**What you should do:** Once the images are set aside, print the remaining lines below exactly.

**Data block:**
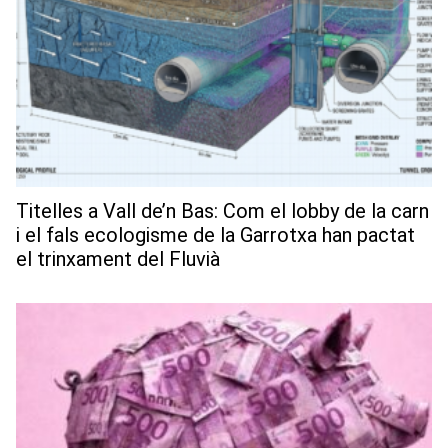
Titelles a Vall de’n Bas: Com el lobby de la carn
i el fals ecologisme de la Garrotxa han pactat
el trinxament del Fluvià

**Exercise solution:**
Titelles a Vall de’n Bas: Com el lobby de la carn
i el fals ecologisme de la Garrotxa han pactat
el trinxament del Fluvià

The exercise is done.